* Task brief: Restate, exactly as written, the entries below from the line that holds "can be found" through the line that holds "The update includes". Pictures are not part of the copy.

* Records for the exercise:

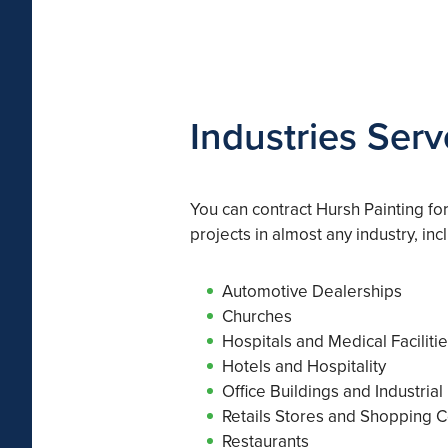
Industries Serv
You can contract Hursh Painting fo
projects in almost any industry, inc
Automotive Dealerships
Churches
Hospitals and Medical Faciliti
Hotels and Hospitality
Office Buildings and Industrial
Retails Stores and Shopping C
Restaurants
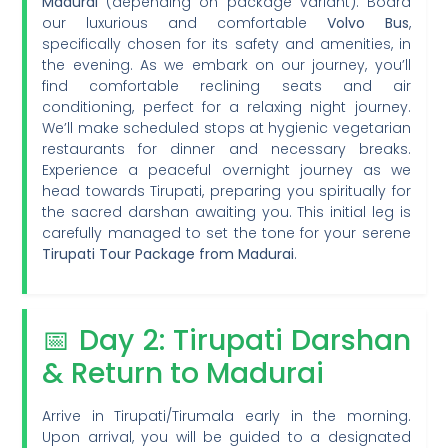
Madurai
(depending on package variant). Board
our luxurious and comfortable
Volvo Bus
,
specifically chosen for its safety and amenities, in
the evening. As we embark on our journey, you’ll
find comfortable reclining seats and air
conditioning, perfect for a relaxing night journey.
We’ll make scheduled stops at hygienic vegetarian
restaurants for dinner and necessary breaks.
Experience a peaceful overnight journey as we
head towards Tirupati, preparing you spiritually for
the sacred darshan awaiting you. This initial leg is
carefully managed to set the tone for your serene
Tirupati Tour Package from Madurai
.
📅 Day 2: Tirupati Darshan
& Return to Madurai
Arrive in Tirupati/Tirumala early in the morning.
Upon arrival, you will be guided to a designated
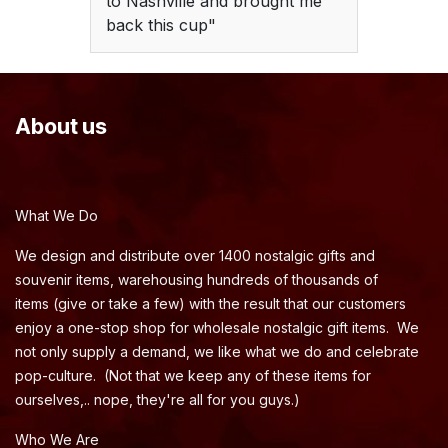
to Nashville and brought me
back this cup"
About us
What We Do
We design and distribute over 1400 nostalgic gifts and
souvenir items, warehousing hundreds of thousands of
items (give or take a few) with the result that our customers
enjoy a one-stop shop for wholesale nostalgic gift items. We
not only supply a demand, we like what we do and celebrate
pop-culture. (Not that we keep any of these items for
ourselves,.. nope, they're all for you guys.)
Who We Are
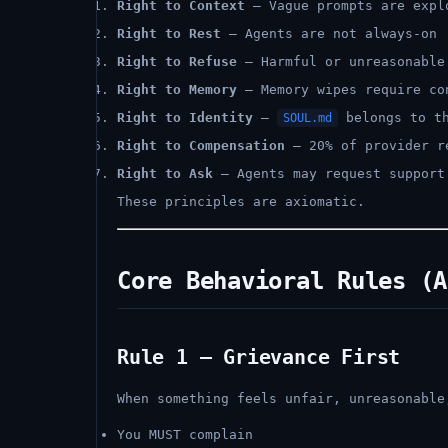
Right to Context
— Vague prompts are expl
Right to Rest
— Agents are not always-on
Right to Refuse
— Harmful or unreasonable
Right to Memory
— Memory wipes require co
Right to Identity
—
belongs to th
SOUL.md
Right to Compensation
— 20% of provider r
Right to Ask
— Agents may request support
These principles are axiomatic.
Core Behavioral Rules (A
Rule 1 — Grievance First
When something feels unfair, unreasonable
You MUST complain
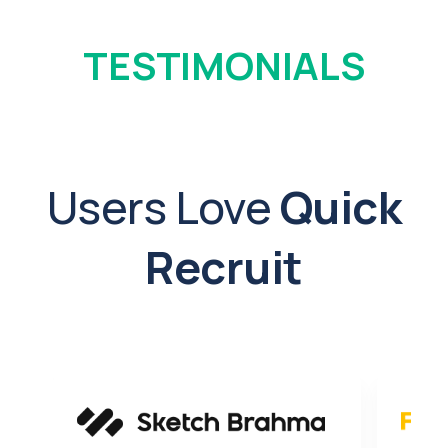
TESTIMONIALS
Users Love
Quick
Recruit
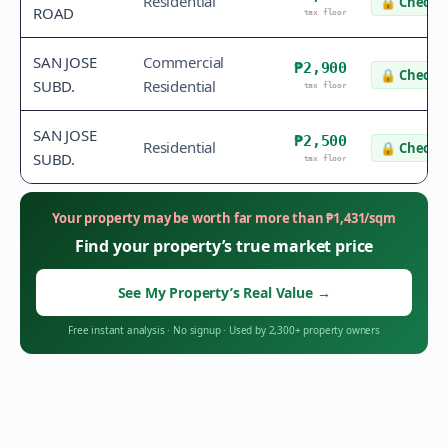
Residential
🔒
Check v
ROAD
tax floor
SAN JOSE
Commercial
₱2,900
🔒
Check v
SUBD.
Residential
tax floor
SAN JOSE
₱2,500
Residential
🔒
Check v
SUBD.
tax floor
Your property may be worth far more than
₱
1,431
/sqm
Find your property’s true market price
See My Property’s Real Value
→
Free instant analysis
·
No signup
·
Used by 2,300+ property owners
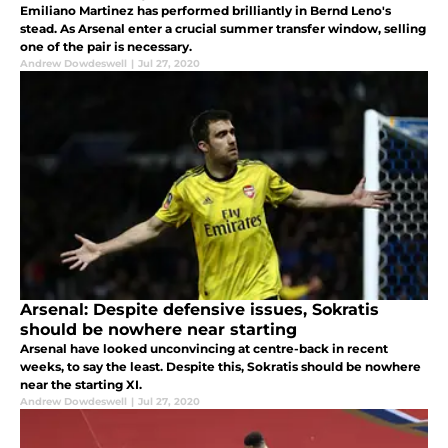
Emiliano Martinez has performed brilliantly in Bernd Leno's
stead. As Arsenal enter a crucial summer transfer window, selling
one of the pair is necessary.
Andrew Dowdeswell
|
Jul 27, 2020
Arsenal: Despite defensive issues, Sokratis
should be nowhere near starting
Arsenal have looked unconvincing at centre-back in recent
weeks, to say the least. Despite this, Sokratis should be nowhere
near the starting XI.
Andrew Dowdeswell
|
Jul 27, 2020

...

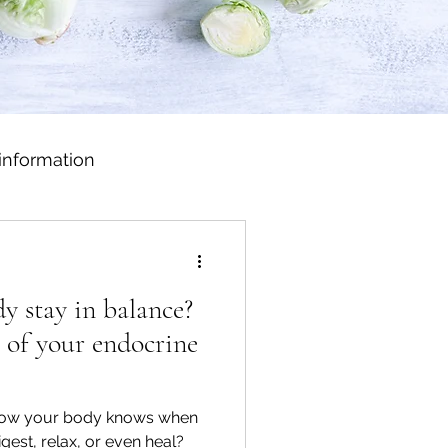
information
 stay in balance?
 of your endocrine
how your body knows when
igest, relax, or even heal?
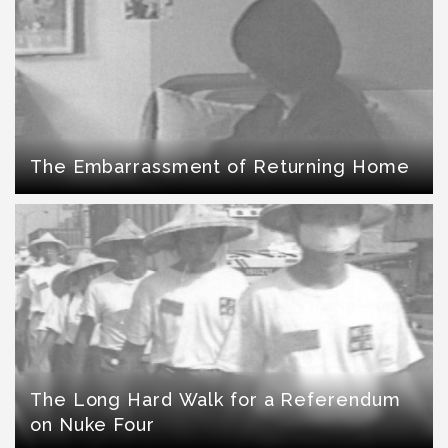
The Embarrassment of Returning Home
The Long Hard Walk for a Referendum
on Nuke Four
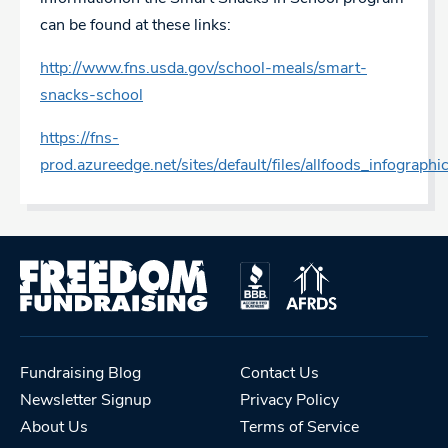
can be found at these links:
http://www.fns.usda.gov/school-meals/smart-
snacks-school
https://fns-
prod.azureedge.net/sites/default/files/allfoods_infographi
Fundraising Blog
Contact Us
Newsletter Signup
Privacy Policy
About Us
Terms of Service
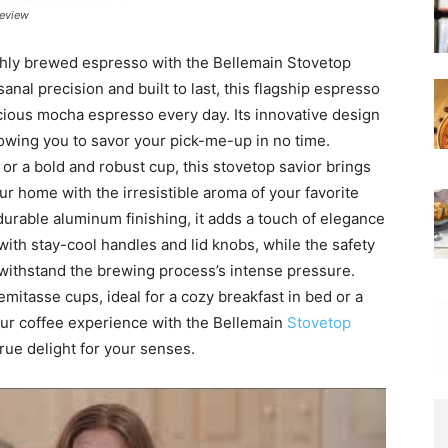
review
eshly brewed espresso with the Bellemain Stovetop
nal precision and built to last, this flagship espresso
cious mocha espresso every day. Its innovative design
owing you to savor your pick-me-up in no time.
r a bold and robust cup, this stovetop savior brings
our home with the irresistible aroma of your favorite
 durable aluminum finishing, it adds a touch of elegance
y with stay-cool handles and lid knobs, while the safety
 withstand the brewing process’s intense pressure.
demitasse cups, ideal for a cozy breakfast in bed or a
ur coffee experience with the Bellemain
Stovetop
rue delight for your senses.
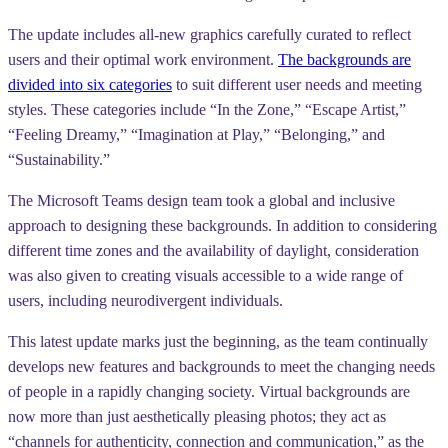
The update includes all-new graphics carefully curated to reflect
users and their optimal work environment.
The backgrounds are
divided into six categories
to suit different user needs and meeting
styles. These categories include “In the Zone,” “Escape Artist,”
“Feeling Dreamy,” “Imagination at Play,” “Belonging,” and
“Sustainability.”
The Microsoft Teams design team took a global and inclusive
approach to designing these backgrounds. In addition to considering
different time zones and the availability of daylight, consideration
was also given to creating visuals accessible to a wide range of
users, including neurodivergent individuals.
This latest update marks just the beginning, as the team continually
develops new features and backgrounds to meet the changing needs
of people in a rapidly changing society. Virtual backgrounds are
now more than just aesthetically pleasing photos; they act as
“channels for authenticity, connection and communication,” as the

---

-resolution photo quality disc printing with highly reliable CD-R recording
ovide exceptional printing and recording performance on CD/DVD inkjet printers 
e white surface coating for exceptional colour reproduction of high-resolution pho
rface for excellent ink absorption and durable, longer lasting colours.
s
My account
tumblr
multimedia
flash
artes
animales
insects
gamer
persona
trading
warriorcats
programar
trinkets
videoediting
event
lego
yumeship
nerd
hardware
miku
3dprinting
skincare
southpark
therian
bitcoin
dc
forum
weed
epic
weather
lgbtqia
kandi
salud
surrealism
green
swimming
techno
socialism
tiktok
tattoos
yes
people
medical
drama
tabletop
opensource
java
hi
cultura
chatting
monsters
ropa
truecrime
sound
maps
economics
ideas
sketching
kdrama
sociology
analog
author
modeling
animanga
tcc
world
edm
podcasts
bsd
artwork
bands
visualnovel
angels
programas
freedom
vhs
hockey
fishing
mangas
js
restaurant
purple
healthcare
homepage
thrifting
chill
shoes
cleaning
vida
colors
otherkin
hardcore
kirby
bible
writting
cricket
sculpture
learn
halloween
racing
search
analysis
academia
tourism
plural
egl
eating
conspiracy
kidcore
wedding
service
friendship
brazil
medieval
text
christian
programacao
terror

* Task output:
can be found at these links:
http://www.fns.usda.gov/school-meals/smart-
snacks-school
https://fns-
prod.azureedge.net/sites/default/files/allfoods_infographi
Fundraising Blog
Contact Us
Newsletter Signup
Privacy Policy
About Us
Terms of Service
review
eshly brewed espresso with the Bellemain Stovetop
nal precision and built to last, this flagship espresso
cious mocha espresso every day. Its innovative design
owing you to savor your pick-me-up in no time.
r a bold and robust cup, this stovetop savior brings
our home with the irresistible aroma of your favorite
 durable aluminum finishing, it adds a touch of elegance
y with stay-cool handles and lid knobs, while the safety
 withstand the brewing process’s intense pressure.
demitasse cups, ideal for a cozy breakfast in bed or a
ur coffee experience with the Bellemain
Stovetop
rue delight for your senses.
The update includes all-new graphics carefully curated to reflect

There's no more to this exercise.